▶ _WHAT IS EXPECTED_: Nothing but the lines below between the line holding "0351 85033790" and the line holding "больше, чем просто отчёты. На курс", inclusive, should appear in the answer, each set down exactly.

** INFORMATION follows **

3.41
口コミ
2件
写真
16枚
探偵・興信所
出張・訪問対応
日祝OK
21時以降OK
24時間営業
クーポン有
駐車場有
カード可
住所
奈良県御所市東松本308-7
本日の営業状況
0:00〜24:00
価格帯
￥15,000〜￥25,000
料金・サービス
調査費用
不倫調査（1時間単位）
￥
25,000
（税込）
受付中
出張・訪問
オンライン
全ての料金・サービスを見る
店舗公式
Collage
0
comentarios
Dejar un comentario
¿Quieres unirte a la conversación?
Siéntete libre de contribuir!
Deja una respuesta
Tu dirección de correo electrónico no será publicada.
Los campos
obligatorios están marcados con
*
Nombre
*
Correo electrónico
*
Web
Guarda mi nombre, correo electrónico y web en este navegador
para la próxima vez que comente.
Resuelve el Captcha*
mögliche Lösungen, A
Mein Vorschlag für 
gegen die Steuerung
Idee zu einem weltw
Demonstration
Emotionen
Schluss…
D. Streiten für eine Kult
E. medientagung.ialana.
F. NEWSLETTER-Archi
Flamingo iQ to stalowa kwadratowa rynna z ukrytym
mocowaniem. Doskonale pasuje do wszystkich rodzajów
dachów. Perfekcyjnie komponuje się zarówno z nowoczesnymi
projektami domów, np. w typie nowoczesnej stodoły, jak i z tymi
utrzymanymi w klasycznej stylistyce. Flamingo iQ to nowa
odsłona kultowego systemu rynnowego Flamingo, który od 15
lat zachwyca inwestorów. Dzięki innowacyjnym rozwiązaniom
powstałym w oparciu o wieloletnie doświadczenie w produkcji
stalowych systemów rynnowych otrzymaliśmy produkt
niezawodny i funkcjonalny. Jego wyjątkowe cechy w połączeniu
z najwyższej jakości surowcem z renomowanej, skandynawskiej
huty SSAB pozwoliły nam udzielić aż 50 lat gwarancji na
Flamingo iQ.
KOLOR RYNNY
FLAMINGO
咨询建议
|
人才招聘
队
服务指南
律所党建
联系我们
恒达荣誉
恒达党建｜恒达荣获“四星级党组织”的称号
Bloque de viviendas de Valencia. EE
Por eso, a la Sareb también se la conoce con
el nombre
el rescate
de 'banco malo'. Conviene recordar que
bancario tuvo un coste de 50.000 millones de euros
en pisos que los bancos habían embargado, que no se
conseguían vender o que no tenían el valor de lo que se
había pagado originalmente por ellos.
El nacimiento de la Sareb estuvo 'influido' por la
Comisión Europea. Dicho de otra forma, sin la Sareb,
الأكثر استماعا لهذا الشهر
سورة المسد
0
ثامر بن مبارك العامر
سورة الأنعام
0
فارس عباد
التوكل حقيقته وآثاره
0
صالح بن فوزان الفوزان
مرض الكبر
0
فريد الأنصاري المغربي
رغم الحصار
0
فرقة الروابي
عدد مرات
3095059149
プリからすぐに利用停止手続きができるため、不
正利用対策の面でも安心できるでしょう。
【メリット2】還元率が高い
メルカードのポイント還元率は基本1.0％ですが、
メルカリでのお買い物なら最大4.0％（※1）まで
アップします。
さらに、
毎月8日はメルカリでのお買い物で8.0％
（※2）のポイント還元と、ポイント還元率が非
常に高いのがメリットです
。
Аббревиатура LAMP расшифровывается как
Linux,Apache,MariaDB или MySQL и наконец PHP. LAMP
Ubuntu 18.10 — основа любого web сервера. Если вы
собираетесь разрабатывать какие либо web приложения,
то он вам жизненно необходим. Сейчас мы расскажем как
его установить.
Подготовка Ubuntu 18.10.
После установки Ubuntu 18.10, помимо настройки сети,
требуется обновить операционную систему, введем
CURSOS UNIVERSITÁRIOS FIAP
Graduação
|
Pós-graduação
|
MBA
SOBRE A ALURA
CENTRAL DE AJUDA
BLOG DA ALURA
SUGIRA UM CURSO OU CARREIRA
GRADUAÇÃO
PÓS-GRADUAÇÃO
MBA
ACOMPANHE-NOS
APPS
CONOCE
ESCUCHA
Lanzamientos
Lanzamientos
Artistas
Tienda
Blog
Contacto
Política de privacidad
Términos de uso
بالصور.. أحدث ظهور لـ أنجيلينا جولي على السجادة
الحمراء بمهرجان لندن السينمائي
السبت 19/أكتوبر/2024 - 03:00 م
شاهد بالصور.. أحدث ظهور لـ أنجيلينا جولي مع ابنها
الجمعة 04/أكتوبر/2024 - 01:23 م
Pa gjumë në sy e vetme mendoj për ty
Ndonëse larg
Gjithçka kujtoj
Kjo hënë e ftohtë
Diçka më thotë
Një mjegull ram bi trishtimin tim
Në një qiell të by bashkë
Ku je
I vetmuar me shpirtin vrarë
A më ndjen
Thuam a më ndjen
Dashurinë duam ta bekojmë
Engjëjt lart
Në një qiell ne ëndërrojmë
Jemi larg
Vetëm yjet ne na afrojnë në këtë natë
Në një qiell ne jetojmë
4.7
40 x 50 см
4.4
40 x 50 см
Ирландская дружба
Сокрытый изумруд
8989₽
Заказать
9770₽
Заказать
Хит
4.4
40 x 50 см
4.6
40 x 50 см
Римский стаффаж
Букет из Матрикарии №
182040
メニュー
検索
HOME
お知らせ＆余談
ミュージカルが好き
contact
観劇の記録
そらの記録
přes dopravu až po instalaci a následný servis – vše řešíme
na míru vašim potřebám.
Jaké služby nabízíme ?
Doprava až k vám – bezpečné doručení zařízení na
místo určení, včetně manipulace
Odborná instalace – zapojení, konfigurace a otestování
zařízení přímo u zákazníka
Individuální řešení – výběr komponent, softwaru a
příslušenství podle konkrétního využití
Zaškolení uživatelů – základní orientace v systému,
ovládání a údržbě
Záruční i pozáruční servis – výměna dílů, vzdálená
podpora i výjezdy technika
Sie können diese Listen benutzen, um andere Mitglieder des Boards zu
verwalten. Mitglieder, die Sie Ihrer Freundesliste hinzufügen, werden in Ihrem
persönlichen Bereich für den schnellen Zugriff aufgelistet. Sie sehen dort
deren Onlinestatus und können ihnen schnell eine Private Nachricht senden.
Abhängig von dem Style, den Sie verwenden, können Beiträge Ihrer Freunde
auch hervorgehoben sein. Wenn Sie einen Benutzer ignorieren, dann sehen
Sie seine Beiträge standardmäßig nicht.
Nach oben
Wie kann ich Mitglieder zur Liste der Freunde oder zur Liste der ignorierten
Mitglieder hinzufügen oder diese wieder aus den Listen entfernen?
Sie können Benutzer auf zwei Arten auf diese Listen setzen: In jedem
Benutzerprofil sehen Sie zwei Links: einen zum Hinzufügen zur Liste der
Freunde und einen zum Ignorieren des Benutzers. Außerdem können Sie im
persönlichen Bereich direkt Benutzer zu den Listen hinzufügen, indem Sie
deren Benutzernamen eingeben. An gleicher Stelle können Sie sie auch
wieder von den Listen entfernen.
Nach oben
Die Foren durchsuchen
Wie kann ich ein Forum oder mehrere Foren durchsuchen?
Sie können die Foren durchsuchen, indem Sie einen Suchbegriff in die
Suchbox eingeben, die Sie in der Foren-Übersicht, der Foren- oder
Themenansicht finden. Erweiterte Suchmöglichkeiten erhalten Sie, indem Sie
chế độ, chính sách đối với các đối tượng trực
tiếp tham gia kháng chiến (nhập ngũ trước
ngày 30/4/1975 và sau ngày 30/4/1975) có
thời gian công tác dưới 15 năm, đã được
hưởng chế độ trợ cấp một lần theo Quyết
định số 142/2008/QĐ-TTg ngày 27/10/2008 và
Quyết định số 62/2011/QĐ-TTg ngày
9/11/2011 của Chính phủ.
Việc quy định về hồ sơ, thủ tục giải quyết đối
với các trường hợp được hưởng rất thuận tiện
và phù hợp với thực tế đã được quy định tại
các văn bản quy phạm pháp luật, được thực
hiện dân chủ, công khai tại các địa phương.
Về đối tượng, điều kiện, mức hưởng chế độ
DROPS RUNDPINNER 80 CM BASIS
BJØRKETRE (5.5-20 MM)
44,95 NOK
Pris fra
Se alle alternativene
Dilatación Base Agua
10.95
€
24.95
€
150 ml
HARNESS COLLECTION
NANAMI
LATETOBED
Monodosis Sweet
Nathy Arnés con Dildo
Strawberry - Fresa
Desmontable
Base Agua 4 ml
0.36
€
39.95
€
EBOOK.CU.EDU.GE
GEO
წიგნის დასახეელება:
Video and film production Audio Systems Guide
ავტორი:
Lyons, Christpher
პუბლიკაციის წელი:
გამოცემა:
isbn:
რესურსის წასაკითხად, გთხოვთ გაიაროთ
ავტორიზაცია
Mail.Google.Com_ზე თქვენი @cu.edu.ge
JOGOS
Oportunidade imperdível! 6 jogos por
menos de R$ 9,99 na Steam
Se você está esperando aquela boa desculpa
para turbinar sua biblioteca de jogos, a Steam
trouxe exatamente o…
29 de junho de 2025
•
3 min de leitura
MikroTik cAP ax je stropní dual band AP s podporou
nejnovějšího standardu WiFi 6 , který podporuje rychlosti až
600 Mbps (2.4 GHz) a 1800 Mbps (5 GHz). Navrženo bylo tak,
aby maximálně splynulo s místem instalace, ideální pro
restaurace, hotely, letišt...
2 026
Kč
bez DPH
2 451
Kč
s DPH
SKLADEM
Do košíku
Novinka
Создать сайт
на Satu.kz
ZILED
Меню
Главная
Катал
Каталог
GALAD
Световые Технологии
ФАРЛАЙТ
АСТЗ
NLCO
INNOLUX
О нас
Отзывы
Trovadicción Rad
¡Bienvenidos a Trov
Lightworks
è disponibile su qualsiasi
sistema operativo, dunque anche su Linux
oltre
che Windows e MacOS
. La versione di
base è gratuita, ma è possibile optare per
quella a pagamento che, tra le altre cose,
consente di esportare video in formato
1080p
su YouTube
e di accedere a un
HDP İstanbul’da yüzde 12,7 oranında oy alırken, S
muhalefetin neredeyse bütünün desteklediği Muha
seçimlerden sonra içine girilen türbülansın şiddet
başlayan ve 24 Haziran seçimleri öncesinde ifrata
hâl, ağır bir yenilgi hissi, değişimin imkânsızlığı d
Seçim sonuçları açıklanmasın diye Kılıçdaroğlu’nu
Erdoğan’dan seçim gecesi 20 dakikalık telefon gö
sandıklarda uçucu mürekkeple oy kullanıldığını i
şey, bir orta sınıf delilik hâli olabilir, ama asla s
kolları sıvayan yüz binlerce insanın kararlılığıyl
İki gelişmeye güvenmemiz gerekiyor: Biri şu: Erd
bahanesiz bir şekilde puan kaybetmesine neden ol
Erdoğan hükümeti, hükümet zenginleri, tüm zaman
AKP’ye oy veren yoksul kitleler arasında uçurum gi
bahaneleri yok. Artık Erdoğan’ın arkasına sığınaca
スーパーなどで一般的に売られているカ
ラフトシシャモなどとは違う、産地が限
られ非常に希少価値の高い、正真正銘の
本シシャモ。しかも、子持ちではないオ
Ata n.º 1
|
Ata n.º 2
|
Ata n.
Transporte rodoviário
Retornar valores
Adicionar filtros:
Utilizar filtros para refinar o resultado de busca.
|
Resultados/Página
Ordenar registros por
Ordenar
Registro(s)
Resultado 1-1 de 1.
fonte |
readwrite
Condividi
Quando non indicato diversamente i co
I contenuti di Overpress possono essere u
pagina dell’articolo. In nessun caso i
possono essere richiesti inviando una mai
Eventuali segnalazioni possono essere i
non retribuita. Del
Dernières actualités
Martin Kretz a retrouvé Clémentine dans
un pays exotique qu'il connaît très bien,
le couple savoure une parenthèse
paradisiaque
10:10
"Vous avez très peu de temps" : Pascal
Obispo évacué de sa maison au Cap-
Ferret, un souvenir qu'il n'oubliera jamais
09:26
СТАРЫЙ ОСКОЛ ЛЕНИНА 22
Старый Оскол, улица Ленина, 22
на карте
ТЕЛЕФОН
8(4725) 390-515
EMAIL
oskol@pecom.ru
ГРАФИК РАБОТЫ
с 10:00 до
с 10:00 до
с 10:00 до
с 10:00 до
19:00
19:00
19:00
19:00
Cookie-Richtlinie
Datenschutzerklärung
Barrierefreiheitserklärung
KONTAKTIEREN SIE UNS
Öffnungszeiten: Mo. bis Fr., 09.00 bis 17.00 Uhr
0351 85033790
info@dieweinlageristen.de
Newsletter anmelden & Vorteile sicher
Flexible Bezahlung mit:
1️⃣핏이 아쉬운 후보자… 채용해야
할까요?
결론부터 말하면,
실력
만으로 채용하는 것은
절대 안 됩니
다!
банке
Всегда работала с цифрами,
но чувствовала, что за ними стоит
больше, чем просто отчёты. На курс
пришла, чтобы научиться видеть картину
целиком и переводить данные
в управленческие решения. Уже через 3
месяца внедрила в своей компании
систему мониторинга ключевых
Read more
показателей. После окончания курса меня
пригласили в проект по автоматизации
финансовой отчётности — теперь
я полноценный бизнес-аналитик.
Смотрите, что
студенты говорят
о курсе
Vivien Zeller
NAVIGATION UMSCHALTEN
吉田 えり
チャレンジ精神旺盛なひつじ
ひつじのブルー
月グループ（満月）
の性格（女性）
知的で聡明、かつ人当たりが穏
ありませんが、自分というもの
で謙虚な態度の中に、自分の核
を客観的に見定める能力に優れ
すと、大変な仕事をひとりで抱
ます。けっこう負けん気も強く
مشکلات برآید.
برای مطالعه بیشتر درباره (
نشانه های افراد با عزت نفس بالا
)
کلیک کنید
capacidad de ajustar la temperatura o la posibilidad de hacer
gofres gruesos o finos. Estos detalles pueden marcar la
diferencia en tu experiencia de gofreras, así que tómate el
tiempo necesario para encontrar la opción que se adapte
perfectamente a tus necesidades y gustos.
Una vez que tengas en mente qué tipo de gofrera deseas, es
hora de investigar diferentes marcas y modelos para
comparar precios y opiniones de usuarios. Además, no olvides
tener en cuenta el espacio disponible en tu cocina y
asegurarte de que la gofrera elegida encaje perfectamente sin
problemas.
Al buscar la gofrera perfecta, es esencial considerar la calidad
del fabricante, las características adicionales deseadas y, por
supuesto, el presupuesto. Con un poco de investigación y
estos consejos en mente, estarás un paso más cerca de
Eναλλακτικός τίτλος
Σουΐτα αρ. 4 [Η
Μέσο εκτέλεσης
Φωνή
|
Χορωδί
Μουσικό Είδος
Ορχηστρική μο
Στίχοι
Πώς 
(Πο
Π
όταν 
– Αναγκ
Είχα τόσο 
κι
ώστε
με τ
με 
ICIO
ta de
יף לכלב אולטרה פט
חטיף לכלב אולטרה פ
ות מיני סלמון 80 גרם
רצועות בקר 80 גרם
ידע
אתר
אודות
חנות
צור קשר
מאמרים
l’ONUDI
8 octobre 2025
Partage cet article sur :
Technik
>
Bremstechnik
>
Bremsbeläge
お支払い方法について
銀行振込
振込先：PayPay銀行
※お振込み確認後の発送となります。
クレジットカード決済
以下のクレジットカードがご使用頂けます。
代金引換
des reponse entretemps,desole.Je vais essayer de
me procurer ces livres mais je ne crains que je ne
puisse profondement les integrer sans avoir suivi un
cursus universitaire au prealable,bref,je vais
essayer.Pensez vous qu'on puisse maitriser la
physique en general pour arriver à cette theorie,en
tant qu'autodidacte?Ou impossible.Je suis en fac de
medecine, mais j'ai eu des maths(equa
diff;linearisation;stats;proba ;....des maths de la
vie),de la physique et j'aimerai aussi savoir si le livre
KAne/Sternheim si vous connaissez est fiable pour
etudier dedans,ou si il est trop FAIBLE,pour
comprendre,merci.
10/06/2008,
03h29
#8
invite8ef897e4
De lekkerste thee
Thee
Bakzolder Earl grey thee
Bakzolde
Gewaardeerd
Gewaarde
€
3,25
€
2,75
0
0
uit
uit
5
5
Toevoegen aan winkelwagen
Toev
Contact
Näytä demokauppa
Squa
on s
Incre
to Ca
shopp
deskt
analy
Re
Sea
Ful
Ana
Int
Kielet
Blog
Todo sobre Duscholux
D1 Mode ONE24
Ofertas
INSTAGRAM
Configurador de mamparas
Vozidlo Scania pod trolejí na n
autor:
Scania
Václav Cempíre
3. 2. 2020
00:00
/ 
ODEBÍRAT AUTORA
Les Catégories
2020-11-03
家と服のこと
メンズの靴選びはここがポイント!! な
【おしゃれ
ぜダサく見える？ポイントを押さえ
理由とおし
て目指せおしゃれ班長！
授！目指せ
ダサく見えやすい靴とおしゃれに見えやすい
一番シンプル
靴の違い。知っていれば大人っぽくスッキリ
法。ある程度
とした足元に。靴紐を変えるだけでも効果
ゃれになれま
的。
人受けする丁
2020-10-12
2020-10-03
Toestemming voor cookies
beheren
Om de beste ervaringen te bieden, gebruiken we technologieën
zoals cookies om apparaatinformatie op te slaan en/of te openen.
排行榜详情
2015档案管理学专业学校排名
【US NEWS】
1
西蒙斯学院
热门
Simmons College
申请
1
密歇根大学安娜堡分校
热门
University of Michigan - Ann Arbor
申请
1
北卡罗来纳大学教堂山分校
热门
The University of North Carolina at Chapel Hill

** End of INFORMATION **

▶ _OUTPUT OF THE TASK_:
0351 85033790
info@dieweinlageristen.de
Newsletter anmelden & Vorteile sicher
Flexible Bezahlung mit:
1️⃣핏이 아쉬운 후보자… 채용해야
할까요?
결론부터 말하면,
실력
만으로 채용하는 것은
절대 안 됩니
다!
банке
Всегда работала с цифрами,
но чувствовала, что за ними стоит
больше, чем просто отчёты. На курс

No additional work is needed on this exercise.